Task instructions –
Excluding any images, copy all of the lines below precisely as written.

Stored data entries
= Beginning of Section =
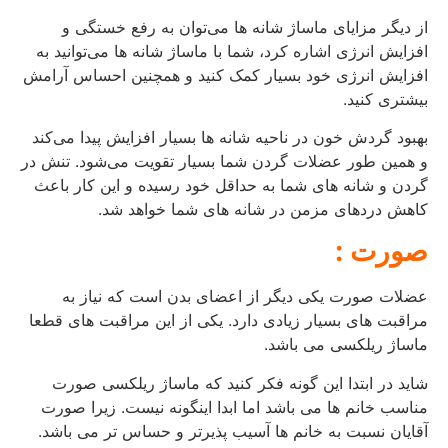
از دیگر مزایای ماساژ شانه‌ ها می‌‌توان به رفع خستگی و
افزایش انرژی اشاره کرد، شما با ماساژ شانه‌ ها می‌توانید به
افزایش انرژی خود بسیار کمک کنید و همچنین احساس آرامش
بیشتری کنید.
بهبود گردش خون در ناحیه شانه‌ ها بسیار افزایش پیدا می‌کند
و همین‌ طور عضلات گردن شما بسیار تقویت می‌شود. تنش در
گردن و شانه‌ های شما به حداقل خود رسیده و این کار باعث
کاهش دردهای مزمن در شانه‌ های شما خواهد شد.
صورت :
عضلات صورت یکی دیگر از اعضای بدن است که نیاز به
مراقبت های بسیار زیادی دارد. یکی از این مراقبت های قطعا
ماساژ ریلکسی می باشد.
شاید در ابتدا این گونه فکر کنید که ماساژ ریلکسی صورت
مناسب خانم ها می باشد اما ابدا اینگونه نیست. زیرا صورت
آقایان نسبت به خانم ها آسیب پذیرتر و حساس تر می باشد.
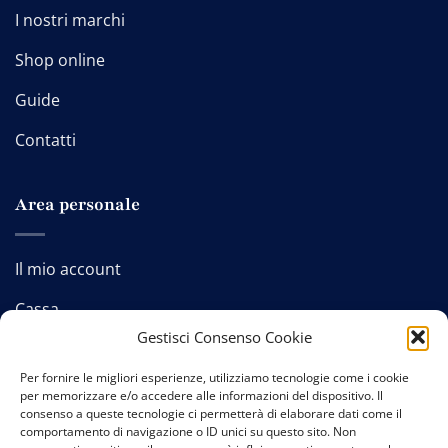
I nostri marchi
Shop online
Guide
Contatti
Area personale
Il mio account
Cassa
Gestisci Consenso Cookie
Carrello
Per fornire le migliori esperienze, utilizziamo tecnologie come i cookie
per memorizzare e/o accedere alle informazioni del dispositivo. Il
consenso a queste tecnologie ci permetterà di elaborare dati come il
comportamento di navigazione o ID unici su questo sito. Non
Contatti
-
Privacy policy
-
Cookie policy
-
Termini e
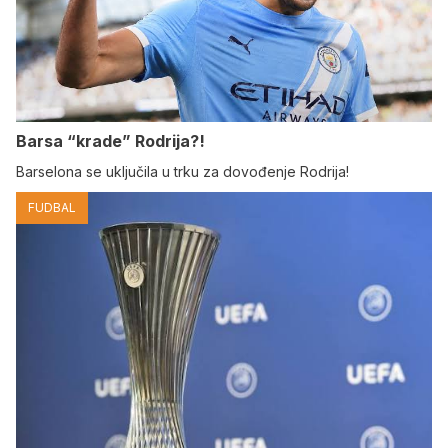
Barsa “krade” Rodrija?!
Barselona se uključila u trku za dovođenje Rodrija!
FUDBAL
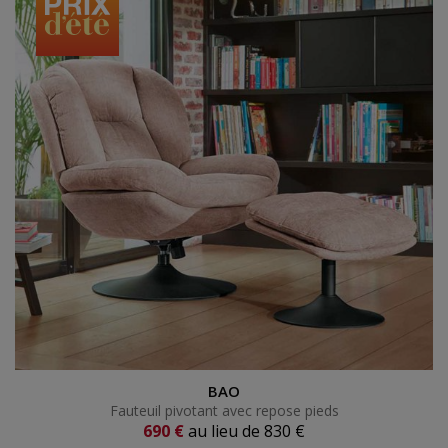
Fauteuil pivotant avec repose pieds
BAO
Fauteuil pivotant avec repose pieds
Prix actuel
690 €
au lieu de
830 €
= End of Section =
Result –
از دیگر مزایای ماساژ شانه‌ ها می‌‌توان به رفع خستگی و
افزایش انرژی اشاره کرد، شما با ماساژ شانه‌ ها می‌توانید به
افزایش انرژی خود بسیار کمک کنید و همچنین احساس آرامش
بیشتری کنید.
بهبود گردش خون در ناحیه شانه‌ ها بسیار افزایش پیدا می‌کند
و همین‌ طور عضلات گردن شما بسیار تقویت می‌شود. تنش در
گردن و شانه‌ های شما به حداقل خود رسیده و این کار باعث
کاهش دردهای مزمن در شانه‌ های شما خواهد شد.
صورت :
عضلات صورت یکی دیگر از اعضای بدن است که نیاز به
مراقبت های بسیار زیادی دارد. یکی از این مراقبت های قطعا
ماساژ ریلکسی می باشد.
شاید در ابتدا این گونه فکر کنید که ماساژ ریلکسی صورت
مناسب خانم ها می باشد اما ابدا اینگونه نیست. زیرا صورت
آقایان نسبت به خانم ها آسیب پذیرتر و حساس تر می باشد.
I nostri marchi
Shop online
Guide
Contatti
Area personale
Il mio account
Cassa
Gestisci Consenso Cookie
Carrello
Per fornire le migliori esperienze, utilizziamo tecnologie come i cookie
per memorizzare e/o accedere alle informazioni del dispositivo. Il
consenso a queste tecnologie ci permetterà di elaborare dati come il
comportamento di navigazione o ID unici su questo sito. Non
Contatti
-
Privacy policy
-
Cookie policy
-
Termini e
Barsa “krade” Rodrija?!
Barselona se uključila u trku za dovođenje Rodrija!
FUDBAL
Fauteuil pivotant avec repose pieds
BAO
Fauteuil pivotant avec repose pieds
Prix actuel
690 €
au lieu de
830 €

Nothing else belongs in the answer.